There remain some migrants around Calais, who may seek to enter the UK illegally. There have been instances of migrants seeking to slow down traffic on approach roads to ports, including by placing obstacles on the Calais Port approach road. If this happens you should keep moving where it’s safe to do so, or stop and call 112 if isn’t safe to proceed (keeping car doors locked).
Air pollution sticker
All vehicles, including motorbikes, driving in central Paris, Lyon and Grenoble now need to display a special ‘pollution sticker’. You must display a sticker to drive in central Paris from 8am to 8pm on Monday to Friday. Checks can take place at any time, depending on pollution levels. Some older vehicles don’t qualify for a sticker at all due to their high emissions; these vehicles can’t be driven in central Paris at all from 8am to 8pm on Monday to Friday. In order to manage air pollution levels, other cities may also limit vehicle access to town centres and main roads. For more information, and to apply for a sticker, visit the French Ministry of Environment website (in English).
There have been reports of burglaries taking place while lorry drivers have been asleep in their vehicles. Avoid parking in isolated or dark areas of unsupervised camping grounds or car parks. Consider installing an alarm in your vehicle.
There have been attempts by illegal migrants to enter lorries while stationary or in slow moving traffic. Take sensible precautions against attempts to break in to your vehicle.

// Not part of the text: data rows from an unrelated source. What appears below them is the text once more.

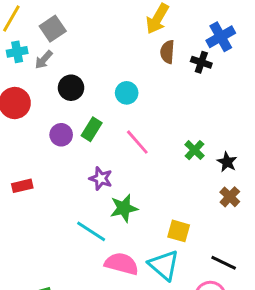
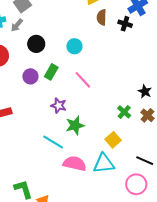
green cross: (194, 150) -> (124, 112), moved
yellow square: (179, 231) -> (113, 140), turned 35
cyan triangle: (164, 265) -> (104, 164), turned -45

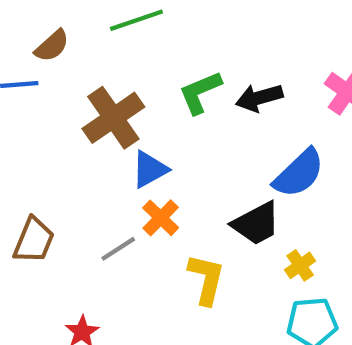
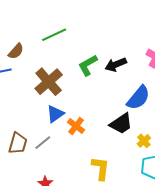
blue triangle: (150, 169) -> (55, 114), moved
gray line: (118, 249) -> (43, 143), moved
yellow L-shape: (206, 279) -> (101, 168), moved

Heavy goods vehicles over 7.5 tonnes are banned from driving on roads in France on certain days during the year, including all Sundays and public holidays. Dates are set by the French Ministry of Transport. Full details of restrictions can be found on the Bison Futé website.
The Department for Transport and the FCDO have jointly published separate guidance for the freight transport industry during the COVID-19 pandemic.
British haulage companies and their employees should contact the Road Hauliers Association for further information about driving in France.
Camping and caravanning
There have been reports of burglaries taking place while travellers have been asleep in their caravans, mobile homes and other vehicles. Avoid parking in isolated or dark areas of unsupervised camping grounds or car parks and consider installing an alarm in your caravan or mobile home.
There have been many attempts by illegal migrants to enter vehicles while stationary or in slow moving traffic. Take sensible precautions against break in to your vehicle, particularly in Northern France.